*WHAT TO PRODUCE*: Only the text belongs in the copy: repeat each record exactly, without pictures.

*MATERIALS PROVIDED*:

::::

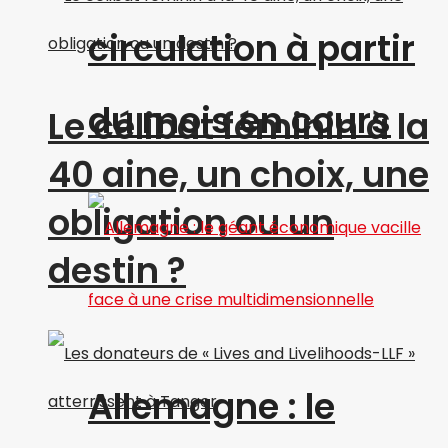
circulation à partir
du mois en cours
Le célibat féminin à la
40 aine, un choix, une
obligation ou un
destin ?
Allemagne : le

::::

*RESPONSE TO THIS TASK*:
circulation à partir
du mois en cours
Le célibat féminin à la
40 aine, un choix, une
obligation ou un
destin ?
Allemagne : le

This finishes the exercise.